TASK STATEMENT:
Go through the data below. List every line that holds the word "Donau".
::: DATA FOR THE TASK :::
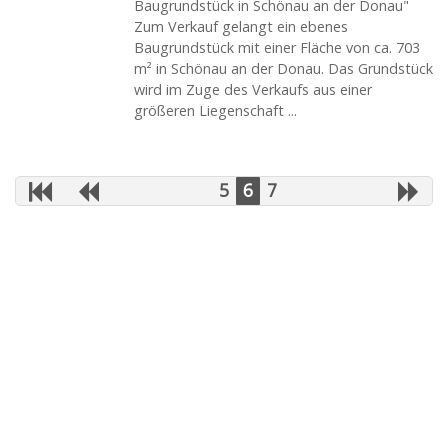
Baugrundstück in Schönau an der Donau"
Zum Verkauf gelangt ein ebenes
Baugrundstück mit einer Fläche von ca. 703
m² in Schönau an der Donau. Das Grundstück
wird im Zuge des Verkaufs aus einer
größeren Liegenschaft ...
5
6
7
:::
::: DATA FOR THE TASK :::
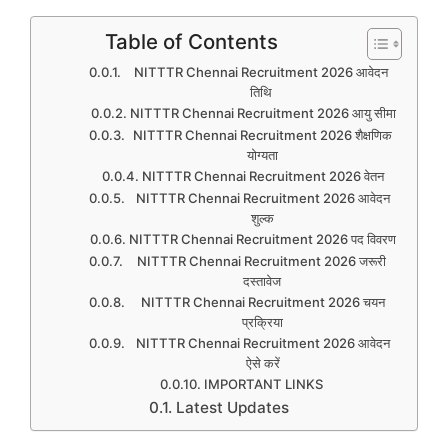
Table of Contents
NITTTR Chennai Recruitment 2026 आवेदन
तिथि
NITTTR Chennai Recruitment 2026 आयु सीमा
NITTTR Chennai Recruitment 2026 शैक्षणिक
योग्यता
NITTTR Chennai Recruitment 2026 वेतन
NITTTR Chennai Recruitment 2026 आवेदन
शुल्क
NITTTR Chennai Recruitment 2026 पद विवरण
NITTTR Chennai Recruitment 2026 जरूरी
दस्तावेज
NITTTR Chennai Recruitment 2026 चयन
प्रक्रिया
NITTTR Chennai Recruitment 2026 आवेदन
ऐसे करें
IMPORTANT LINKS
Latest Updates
:::
EXERCISE RESPONSE:
Baugrundstück in Schönau an der Donau"
m² in Schönau an der Donau. Das Grundstück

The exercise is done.